Hundreds gather at black-tie arts center opening at Bowie State -- Gazette.Net


“Build it and they will come” is a truism that not only applies to baseball fields in Iowa but also to arts centers in Bowie if the turnout this past Saturday at Bowie State University is any indication.

“It’s a fabulous building,” says Lucy Austin, who lives in Fort Washington and came with her husband to a black-tie gala to mark the official opening of the university’s new Fine and Performing Arts Center.

“The theater’s acoustics are equivalent to the Kennedy Center,” says Austin, who serves on the board of Leadership Prince George’s. “It’s a great venue for Prince George’s County I intend to come frequently.”

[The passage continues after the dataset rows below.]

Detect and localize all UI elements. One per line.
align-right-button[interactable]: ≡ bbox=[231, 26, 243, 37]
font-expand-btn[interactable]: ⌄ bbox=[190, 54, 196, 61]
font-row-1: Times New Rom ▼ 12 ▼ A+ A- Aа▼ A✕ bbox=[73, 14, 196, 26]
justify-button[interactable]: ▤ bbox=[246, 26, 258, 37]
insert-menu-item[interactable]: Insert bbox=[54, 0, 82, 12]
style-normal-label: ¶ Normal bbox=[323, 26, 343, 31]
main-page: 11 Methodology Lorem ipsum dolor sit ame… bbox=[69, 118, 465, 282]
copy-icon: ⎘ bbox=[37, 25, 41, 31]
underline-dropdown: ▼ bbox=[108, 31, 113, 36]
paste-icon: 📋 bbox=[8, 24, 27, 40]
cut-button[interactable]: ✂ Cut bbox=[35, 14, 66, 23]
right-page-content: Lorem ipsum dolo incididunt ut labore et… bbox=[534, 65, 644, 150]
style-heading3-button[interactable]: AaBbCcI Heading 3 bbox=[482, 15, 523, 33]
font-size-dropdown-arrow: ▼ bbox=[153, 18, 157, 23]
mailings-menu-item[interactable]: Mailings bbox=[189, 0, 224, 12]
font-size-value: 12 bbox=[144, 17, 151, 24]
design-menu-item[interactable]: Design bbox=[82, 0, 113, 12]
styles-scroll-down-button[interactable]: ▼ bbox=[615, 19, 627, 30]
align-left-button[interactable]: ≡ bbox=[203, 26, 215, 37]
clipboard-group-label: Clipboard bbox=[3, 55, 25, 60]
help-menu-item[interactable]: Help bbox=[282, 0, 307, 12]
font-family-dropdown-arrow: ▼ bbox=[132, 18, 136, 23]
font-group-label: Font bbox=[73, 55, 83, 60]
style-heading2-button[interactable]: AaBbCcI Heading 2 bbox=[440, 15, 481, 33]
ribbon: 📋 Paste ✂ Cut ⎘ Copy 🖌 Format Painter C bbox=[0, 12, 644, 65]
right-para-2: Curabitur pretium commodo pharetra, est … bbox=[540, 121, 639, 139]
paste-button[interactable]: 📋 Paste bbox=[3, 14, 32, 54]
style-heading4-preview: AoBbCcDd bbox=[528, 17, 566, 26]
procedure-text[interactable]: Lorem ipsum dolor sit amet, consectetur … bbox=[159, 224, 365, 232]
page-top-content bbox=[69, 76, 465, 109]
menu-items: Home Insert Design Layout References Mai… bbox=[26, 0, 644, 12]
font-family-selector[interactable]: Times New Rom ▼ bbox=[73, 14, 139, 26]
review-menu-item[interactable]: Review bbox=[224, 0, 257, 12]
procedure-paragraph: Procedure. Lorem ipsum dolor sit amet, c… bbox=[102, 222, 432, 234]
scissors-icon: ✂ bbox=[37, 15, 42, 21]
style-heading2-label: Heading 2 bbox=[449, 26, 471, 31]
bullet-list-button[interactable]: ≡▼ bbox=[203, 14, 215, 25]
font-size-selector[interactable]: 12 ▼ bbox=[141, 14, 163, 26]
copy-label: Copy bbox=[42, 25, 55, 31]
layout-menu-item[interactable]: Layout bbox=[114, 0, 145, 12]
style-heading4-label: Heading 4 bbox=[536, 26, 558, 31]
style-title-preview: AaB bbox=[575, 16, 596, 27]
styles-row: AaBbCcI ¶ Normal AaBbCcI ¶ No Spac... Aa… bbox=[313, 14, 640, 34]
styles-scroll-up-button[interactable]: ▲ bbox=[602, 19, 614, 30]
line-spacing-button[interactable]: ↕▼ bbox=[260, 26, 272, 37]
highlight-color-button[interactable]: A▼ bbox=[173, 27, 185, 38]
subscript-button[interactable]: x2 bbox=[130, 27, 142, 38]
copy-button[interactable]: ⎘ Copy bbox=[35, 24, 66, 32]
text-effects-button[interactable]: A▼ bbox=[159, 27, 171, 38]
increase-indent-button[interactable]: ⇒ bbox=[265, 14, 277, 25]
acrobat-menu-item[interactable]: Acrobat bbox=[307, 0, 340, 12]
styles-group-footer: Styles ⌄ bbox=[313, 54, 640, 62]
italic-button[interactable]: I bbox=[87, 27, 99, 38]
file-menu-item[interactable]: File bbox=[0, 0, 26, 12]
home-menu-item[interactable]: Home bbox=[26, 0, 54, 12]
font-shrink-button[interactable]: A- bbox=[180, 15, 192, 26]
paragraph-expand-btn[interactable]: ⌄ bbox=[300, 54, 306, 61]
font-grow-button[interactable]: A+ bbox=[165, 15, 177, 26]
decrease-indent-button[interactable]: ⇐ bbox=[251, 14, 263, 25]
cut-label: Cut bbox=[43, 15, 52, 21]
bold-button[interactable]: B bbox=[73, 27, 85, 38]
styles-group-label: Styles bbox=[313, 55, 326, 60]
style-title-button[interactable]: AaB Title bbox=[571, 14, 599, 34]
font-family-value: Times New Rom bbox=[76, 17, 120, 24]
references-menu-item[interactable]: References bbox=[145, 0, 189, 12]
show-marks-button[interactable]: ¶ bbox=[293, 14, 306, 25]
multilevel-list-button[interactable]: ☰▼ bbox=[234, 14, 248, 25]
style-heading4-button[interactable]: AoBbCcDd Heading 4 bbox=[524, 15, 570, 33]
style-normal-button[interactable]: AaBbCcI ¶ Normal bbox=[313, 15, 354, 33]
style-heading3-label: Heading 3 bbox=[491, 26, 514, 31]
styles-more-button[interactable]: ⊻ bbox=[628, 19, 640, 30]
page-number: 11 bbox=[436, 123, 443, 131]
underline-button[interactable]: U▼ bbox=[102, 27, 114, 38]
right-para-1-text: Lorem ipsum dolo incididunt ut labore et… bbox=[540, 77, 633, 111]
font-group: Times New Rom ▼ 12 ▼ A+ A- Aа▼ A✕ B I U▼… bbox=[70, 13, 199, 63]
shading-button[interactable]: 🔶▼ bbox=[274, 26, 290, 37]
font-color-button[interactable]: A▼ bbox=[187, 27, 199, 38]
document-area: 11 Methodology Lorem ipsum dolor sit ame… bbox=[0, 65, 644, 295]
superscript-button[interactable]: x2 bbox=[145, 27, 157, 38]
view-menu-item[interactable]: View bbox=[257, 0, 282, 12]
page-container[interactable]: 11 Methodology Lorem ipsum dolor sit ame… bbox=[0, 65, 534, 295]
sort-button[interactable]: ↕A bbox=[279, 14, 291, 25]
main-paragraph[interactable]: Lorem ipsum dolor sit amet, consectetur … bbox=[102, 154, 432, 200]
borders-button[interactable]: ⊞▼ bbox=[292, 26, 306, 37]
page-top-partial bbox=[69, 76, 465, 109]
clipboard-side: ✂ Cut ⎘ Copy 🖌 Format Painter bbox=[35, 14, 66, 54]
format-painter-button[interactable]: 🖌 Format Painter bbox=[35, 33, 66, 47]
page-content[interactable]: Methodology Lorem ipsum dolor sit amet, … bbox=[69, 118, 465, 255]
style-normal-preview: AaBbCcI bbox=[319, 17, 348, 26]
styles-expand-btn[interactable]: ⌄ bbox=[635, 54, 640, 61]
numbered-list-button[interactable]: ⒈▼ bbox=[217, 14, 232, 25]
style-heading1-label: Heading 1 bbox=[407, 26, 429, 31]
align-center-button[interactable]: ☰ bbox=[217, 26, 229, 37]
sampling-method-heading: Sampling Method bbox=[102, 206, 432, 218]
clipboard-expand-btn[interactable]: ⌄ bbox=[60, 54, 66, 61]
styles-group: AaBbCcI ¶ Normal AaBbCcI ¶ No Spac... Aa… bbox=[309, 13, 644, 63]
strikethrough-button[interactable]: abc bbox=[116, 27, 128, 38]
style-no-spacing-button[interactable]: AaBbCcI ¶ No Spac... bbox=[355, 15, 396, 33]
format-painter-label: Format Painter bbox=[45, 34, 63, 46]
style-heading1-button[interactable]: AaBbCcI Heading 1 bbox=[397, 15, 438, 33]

Hundreds of arts supporters and public officials attended the evening event hosted by the Prince George’s Arts and Humanities Council and the university’s Department of Fine and Performing Arts, which currently serves about 400 students.

“It’s made us feel like we’ve moved to another level,” says senior music major Adia Wright, who lives in Cheverly. “It’s state of the art, with choir rooms and music practice rooms.”

The $71 million arts center, which opened to students in January, includes performance spaces, along with studios for music recording, dance, painting, sculpture, ceramics, print making and photography.

Wright performed on stage Saturday with the university’s Madrigal group and also sang “Summertime” from the musical “Porgy and Bess” and “If You Believe” from the Broadway show “The Wiz.”

A graduate of Albert Einstein High School in Kensington, Wright says she chose BSU to expand on her musical training.

“I love it I came here with a dream, and they pushed it,” says Wright about the BSU music program.

Wright says she plans to attend graduate school after she finishes in December and pursue a career as a classical singer.

“I’m hoping the center attracts people and lets them know we’re here and brings them to our program,” she says.

Visual arts students also say they are excited with the access to up-to-date equipment, something they didn’t have when they shared space with other departments in the Martin Luther King building on campus.

“We’ve got all new computer software,” says senior Daniel Markulis of Lanham, a graduate of Eleanor Roosevelt High School in Greenbelt, who is studying cinematography.

With the skills he’s learned, Markulis envisions starting a small production company for short films, photography and graphic design, before moving on to work on feature films.

His BSU teacher, Tewodross Melchishua of District Heights, incorporates real-life deadlines into assignments to better prepare students for jobs in the real world.

Sometimes that can create stress, but Markulis says he welcomes it.

“It doesn’t feel like work, because it’s what we want to do,” he says.

Markulis has written a script to be filmed with fellow students and friends about a young wife who sees visions about something bad happening in the future.

He says the new Apple computers have made work on the film and other projects a lot faster and smoother.

“It empowers us,” says Melchishua, about what students can now do with the new labs and equipment.

“It’s a blessing now that we have the tools to create,” says Melchishua, who is associate professor and program coordinator for the Visual Communication and Digital Media Arts department.

Also in his program is BSU senior Johnita Thompson, a Michigan native who lives in Frederick and who is studying graphic design.

She says she has used the computers to create images of zombies for her senior project. The zombies trace their origins back to stories and traditions from West Africa.

Thompson says she plans to create an e-book with some of the images, one of which hangs in the art gallery in the Fine and Performing Arts Center.

Walking through the gallery Saturday was Artis Hampshire-Cowan of Mitchellville, a senior vice president and corporate secretary at Howard University in Washington, D.C., who says she also is excited about the new center.

“I think it’s important that we who are aware of it tell people in the county that it’s here and that they support it and come out to it,” she says.

“I think sometimes we under-appreciate what we have here in Prince George’s County,” says Hampshire-Cowan, who lived in Silver Spring before moving to Mitchellville in 1991.

She sees the new performing arts center as a place where different nonprofit and cultural organizations can sponsor “exciting and dynamic” performances.

She also sees the center as a place where people from different races, cultures and backgrounds can “gather and come together.”

“Art seems to dissolve differences and bring out our humanity,” she says.